イエスはそのようにつながっていることの大切さを語っておられます。それはその言葉の多さからも分かります。たとえば4節、「わたしにつながっていなさい。わたしもあなたがたにつながっている。ぶどうの枝が、木につながっていなかれば、自分では実を結ぶことができないように、あなたがたも、わたしにつながっていなければ、実を結ぶことができない」。ここだけでもつがなるという言葉の多さに気づきます。それだけではありません。今日の箇所の終わりの部分には、ぶどうではなく、「わたしの愛にとどまりなさい」と展開されています(9,10節)。この「とどまる」という言葉も「つながる」と同じ原語です。日本語では訳し分けられていますが、他の多くの聖書がしているように「とどまる」か「つながる」という言葉で統一したほうが、ヨハネが強調したい意図が伝わるのではないかと思います。

イエスがわたしにとどまる(つながる)ようにと言われました。ぶどうの枝が木につながる(とどまる)ことの大切さは分かります。それなら、わたしたちがイエスにつながる(とどまる)とは、どのようなことを言うのでしょうか。キリストの愛にとどまる。その教え、その信仰にとどまるとも言えます。具体的には礼拝につながることによって、そこで示された教え、信仰、隣人愛のうちにとどまるということでもありましょう。「とどまる」を反対から言うならば離れないということでもあります。ぶどうの枝が木から離れて自分で実を結ぶことができないように、わたしたちもキリストから離れては何もできません。放蕩息子の話を思い起こします(ルカ15章)。彼は父から離れて遠くへ旅に出ました。その自分探しの旅にこそ自由があり、まことの自分を見出せると考えたからでした。ところがそこからは何も生まれませんでした。むしろ挫折、破れ、孤独の中で、自分を見出すどころかかえって自分を見失うだけでした。人間の罪による生来の気まぐれや移り気からはまともなものが生まれる可能性はありません。まさに「わたしを離れては、あなたがたは何もできないからである」。

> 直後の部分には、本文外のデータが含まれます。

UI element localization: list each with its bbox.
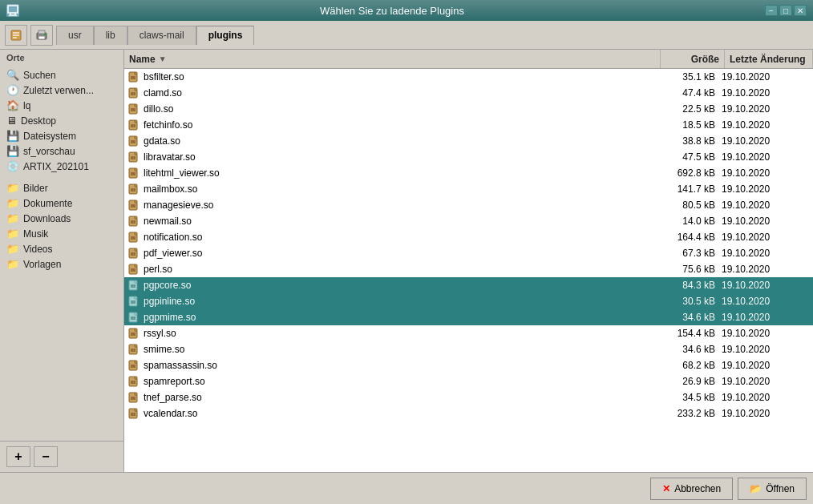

しかし「人がわたしにつながっており、わたしもその人につながっていれば、その人は豊かに実を結ぶ」。ぶどうが実を結ぶことはよく分かります。あのおいしい果実となるからです。それなら信仰者にとっての実とは何でしょうか。実を結ぶとはどのような実のことを言うのでしょうか。それは目に見えるもの、目には見えないものさまざまでしょう。16節以降でイエスがこう述べられました。「あなたがたがわたしを選んだのではない。わたしがあなたがたを選んだ。あなたがたは出かけて行って実を結び、その実が残るようにと、また、わたしの名によって父に願うものは何でも与えられるようにと、わたしがあなたがたを任命したのである。互いに愛し合いなさい。これがわたしの命令である」。使徒パウロも言いました。「霊の結ぶ実は愛であり、喜び、平和、寛容、親切、善意、誠実、柔和、節制です」(ガラテヤ5.22)。

わたしたちを支えるのは自分自身ではありません。ぶどうの枝が木につながることによって初めてぶどうの実を結ぶように、キリストという土台、キリストという幹につながることによって自分自身となることができるのです。一人ひとりには進路の問題、家庭の心配、健康のこと、わたしたちを悩ますものは日々途絶えることはありませんが、けれども神から離れて自らひとりになってしまうのではなく、いつもわたしたちを支えてくださる主イエス・キリストというまことの幹に連なりながら歩んでゆきたいと思います。